Particle accelerators and their detectors are the world’s most powerful microscopes. They enable us to inspect the constituents of matter at attometer scales, study matter under unusual conditions, and concentrate extraordinary amounts of energy into tiny volumes to create new forms of matter and initiate new phenomena. The progress of particle physics and of accelerator science and technology go hand in hand. Quigg will look to the past, present, and future, raising questions that we would like to answer about nature along the way.
About the Speaker
Fermilab Theorist Chris Quigg is internationally known for his studies of heavy quarks and cosmic neutrinos, and for his insights into electroweak symmetry breaking and supercollider physics. He has been Visiting Professor at École Normale Supérieure in Paris, Cornell University, and Princeton University; Erwin Schrödinger Professor at the University of Vienna; and Scholar-in-Residence at the Rockefeller Foundation's Bellagio Study and Conference Center in Italy.
Professor Quigg received his Bachelor of Science degree in 1966 from Yale University and his Ph.D. from the University of California at Berkeley in 1970. He is a Fellow of the American Association for the Advancement of Science and of the American Physical Society, was awarded an Alfred P. Sloan Research Fellowship, and received an Alexander von Humboldt Award to conduct research in Germany. He shares the 2011 J. J. Sakurai Prize of the American Physical Society for outstanding achievement in particle theory. The author of a celebrated textbook on particle physics, he edited the Annual Review of Nuclear and Particle Science from 1994 to 2004.

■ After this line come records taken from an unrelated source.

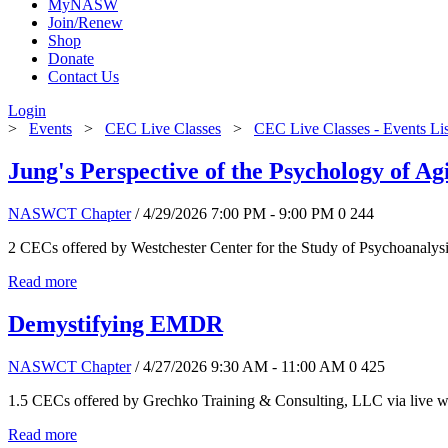
MyNASW
Join/Renew
Shop
Donate
Contact Us
Login
>
Events
>
CEC Live Classes
>
CEC Live Classes - Events Li
Jung's Perspective of the Psychology of Ag
NASWCT Chapter
/ 4/29/2026 7:00 PM - 9:00 PM
0
244
2 CECs offered by Westchester Center for the Study of Psychoanalys
Read more
Demystifying EMDR
NASWCT Chapter
/ 4/27/2026 9:30 AM - 11:00 AM
0
425
1.5 CECs offered by Grechko Training & Consulting, LLC via live we
Read more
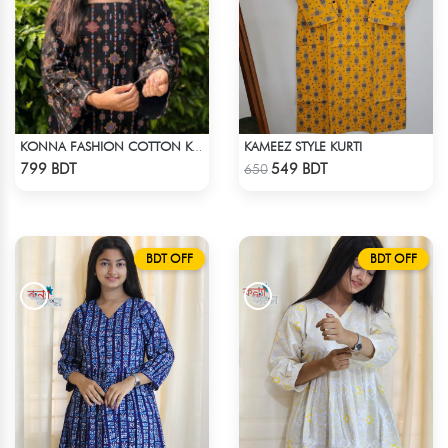
KAMEEZ STYLE KURTI
KONNA FASHION COTTON KURTI - BLACK
Check Product
Check Product
799 BDT
549 BDT
650
BDT OFF
BDT OFF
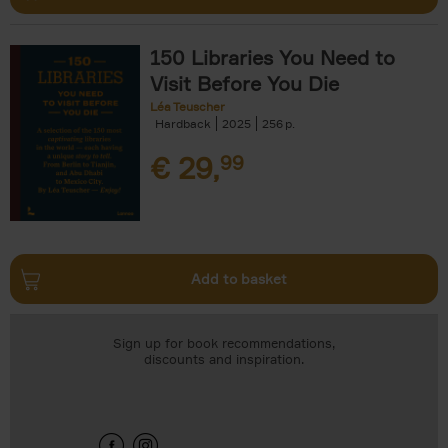
150 Libraries You Need to
Visit Before You Die
Léa Teuscher
Hardback
2025
256
€
29,
99
Add to basket
Sign up for book recommendations,
discounts and inspiration.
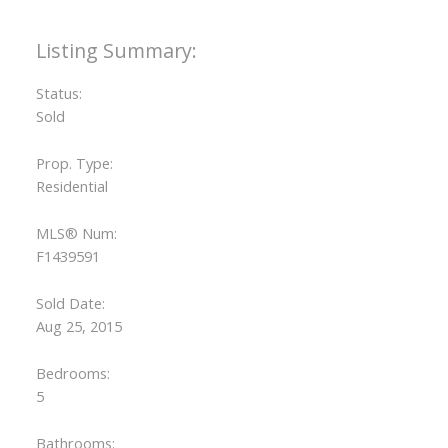
Status:
Sold
Prop. Type:
Residential
MLS® Num:
F1439591
Sold Date:
Aug 25, 2015
Bedrooms:
5
Bathrooms:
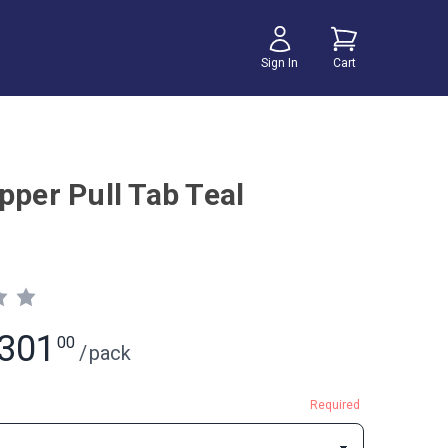
Sign In
Cart
pper Pull Tab Teal
301
00
/
pack
Required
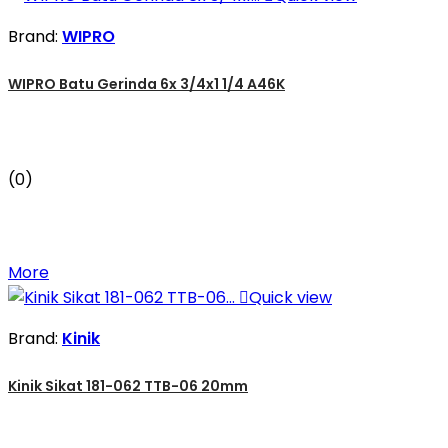
Brand:
WIPRO
WIPRO Batu Gerinda 6x 3/4x1 1/4 A46K
(0)
More

Quick view
Brand:
Kinik
Kinik Sikat 181-062 TTB-06 20mm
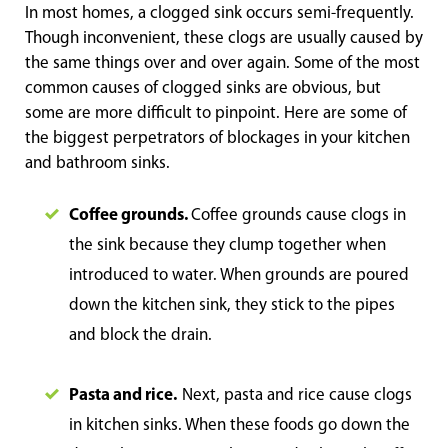
In most homes, a clogged sink occurs semi-frequently.
Though inconvenient, these clogs are usually caused by
the same things over and over again. Some of the most
common causes of clogged sinks are obvious, but
some are more difficult to pinpoint. Here are some of
the biggest perpetrators of blockages in your kitchen
and bathroom sinks.
Coffee grounds.
Coffee grounds cause clogs in
the sink because they clump together when
introduced to water. When grounds are poured
down the kitchen sink, they stick to the pipes
and block the drain.
Pasta and rice.
Next, pasta and rice cause clogs
in kitchen sinks. When these foods go down the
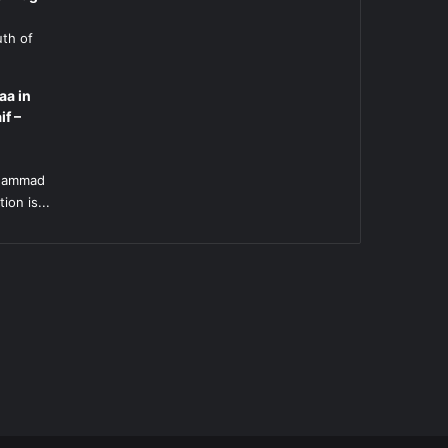
uth of
aa in
if –
l
uhammad
ion is...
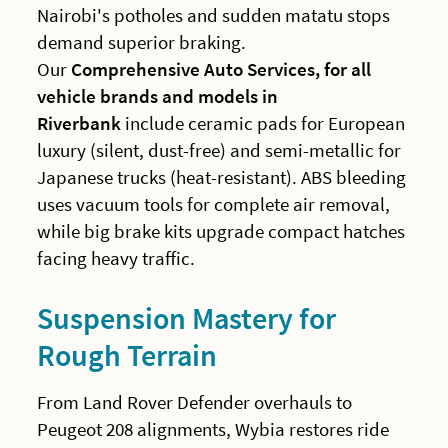
Nairobi's potholes and sudden matatu stops
demand superior braking.
Our
Comprehensive Auto Services, for all
vehicle brands and models in
Riverbank
include ceramic pads for European
luxury (silent, dust-free) and semi-metallic for
Japanese trucks (heat-resistant). ABS bleeding
uses vacuum tools for complete air removal,
while big brake kits upgrade compact hatches
facing heavy traffic.
Suspension Mastery for
Rough Terrain
From Land Rover Defender overhauls to
Peugeot 208 alignments, Wybia restores ride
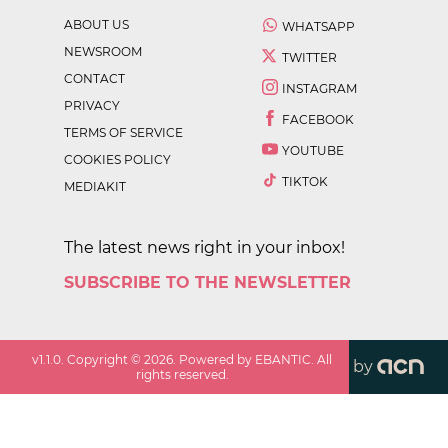
ABOUT US
WHATSAPP
NEWSROOM
TWITTER
CONTACT
INSTAGRAM
PRIVACY
FACEBOOK
TERMS OF SERVICE
YOUTUBE
COOKIES POLICY
TIKTOK
MEDIAKIT
The latest news right in your inbox!
SUBSCRIBE TO THE NEWSLETTER
v
1.1.0
. Copyright ©
2026
. Powered by EBANTIC. All
by
rights reserved.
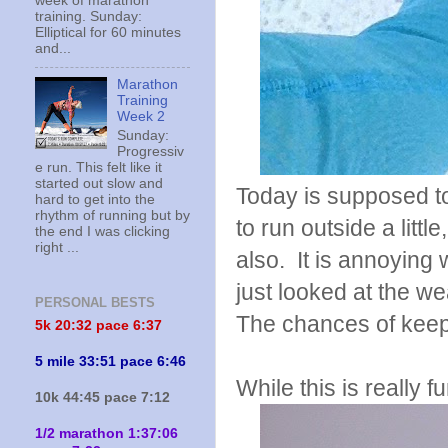
week of marathon
training. Sunday:
Elliptical for 60 minutes
and...
Marathon
Training
Week 2
Sunday:
Progressiv
e run. This felt like it
started out slow and
Today is supposed to
hard to get into the
rhythm of running but by
to run outside a littl
the end I was clicking
right ...
also. It is annoying
just looked at the we
PERSONAL BESTS
The chances of keepin
5k 20:
32 pace 6:37
5 mile 33:51 pace 6:46
While this is really f
10k 44:45 pace 7:12
1/2 marathon 1:37:06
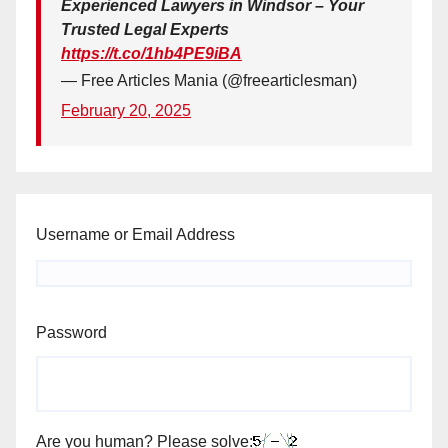
Experienced Lawyers in Windsor – Your
Trusted Legal Experts
https://t.co/1hb4PE9iBA
— Free Articles Mania (@freearticlesman)
February 20, 2025
Username or Email Address
Password
Are you human? Please solve:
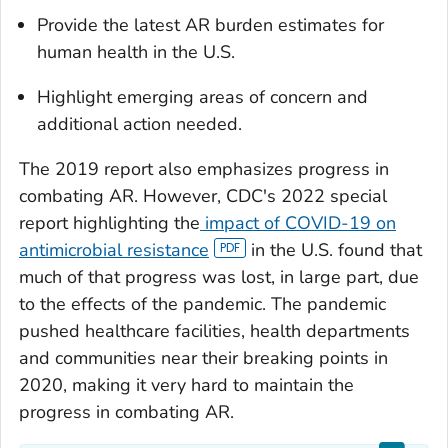
Provide the latest AR burden estimates for
human health in the U.S.
Highlight emerging areas of concern and
additional action needed.
The 2019 report also emphasizes progress in
combating AR. However, CDC's 2022 special
report highlighting the
impact of COVID-19 on
antimicrobial resistance
in the U.S. found that
much of that progress was lost, in large part, due
to the effects of the pandemic. The pandemic
pushed healthcare facilities, health departments
and communities near their breaking points in
2020, making it very hard to maintain the
progress in combating AR.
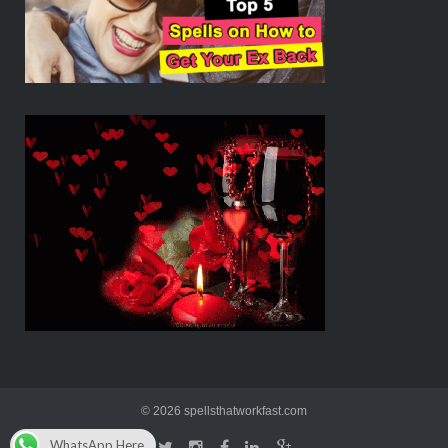
© 2026 spellsthatworkfast.com
WhatsApp Here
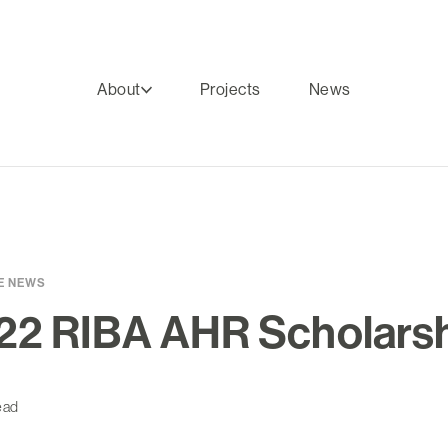
About
Projects
News
E NEWS
22 RIBA AHR Scholars
ead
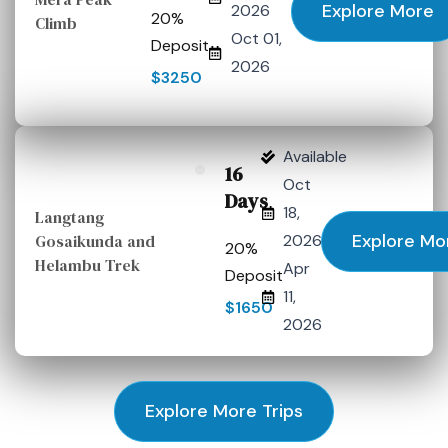
Explore More
2026
20%
Climb
Oct 01,
Deposit
2026
$3250
Available
16
Oct
Days
18,
Langtang
Explore Mo
Gosaikunda and
2026
20%
Helambu Trek
Apr
Deposit
11,
$1650
2026
Explore More Trips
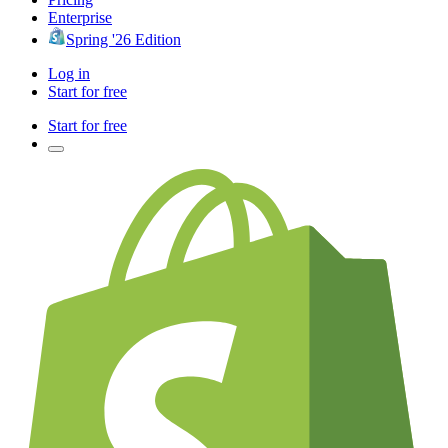
Enterprise
Spring '26 Edition
Log in
Start for free
Start for free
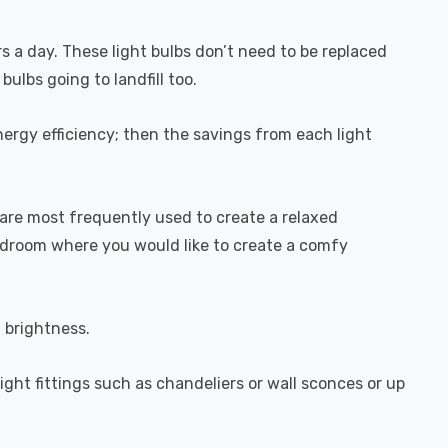
rs a day. These light bulbs don’t need to be replaced
ulbs going to landfill too.
ergy efficiency; then the savings from each light
are most frequently used to create a relaxed
bedroom where you would like to create a comfy
l brightness.
light fittings such as chandeliers or wall sconces or up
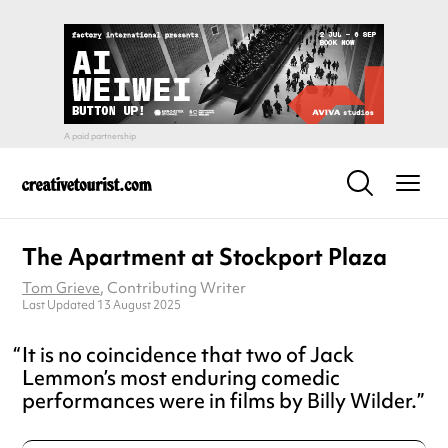
The Apartment at Stockport Plaza
Tom Grieve
, Contributing Writer
Last Updated 13 August 2025
It is no coincidence that two of Jack
Lemmon’s most enduring comedic
performances were in films by Billy Wilder.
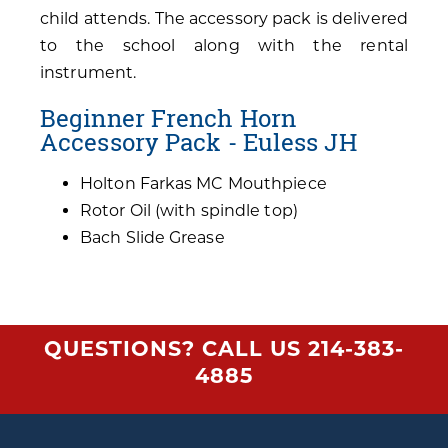
child attends. The accessory pack is delivered
to the school along with the rental
instrument.
Beginner French Horn
Accessory Pack - Euless JH
Holton Farkas MC Mouthpiece
Rotor Oil (with spindle top)
Bach Slide Grease
QUESTIONS? CALL US
214-383-
4885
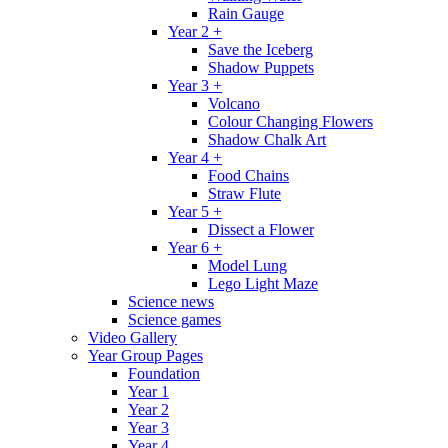
Rain Gauge
Year 2 +
Save the Iceberg
Shadow Puppets
Year 3 +
Volcano
Colour Changing Flowers
Shadow Chalk Art
Year 4 +
Food Chains
Straw Flute
Year 5 +
Dissect a Flower
Year 6 +
Model Lung
Lego Light Maze
Science news
Science games
Video Gallery
Year Group Pages
Foundation
Year 1
Year 2
Year 3
Year 4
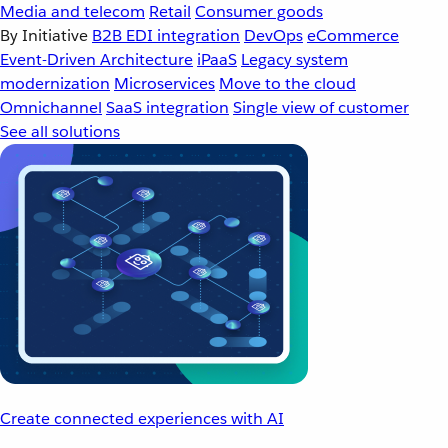
Media and telecom
Retail
Consumer goods
By Initiative
B2B EDI integration
DevOps
eCommerce
Event-Driven Architecture
iPaaS
Legacy system
modernization
Microservices
Move to the cloud
Omnichannel
SaaS integration
Single view of customer
See all solutions
Create connected experiences with AI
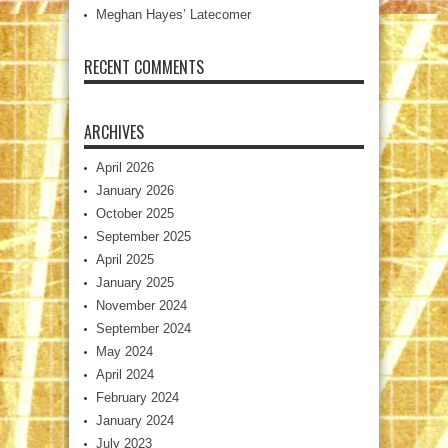
Meghan Hayes’ Latecomer
RECENT COMMENTS
ARCHIVES
April 2026
January 2026
October 2025
September 2025
April 2025
January 2025
November 2024
September 2024
May 2024
April 2024
February 2024
January 2024
July 2023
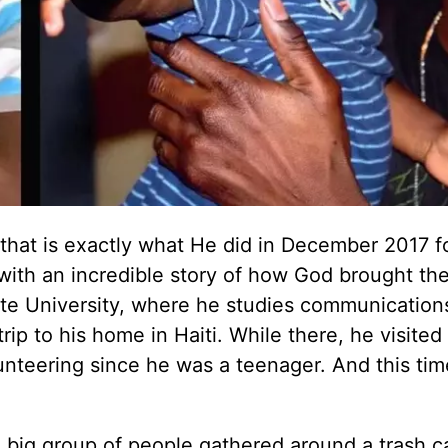
that is exactly what He did in December 2017 f
 with an incredible story of how God brought th
ate University, where he studies communication
rip to his home in Haiti. While there, he visited
teering since he was a teenager. And this tim
 big group of people gathered around a trash c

A member of the Fermi National Accelerator Laboratory staff since 1974, Chris Quigg was for ten years Head of the Laboratory's Theoretical Physics Department. He served as Deputy Director of the Superconducting Super Collider Central Design Group in Berkeley from 1987 to 1989.
Professor Quigg has lectured and written frequently for the general public on the aspirations and achievements of particle physics. He gave the first Carl Sagan Memorial Lecture in the series Cosmos Revisited at the Smithsonian Institution in Washington. He was featured in The Ultimate Particle, a road movie of particle physics broadcast on ARTE in France and Germany.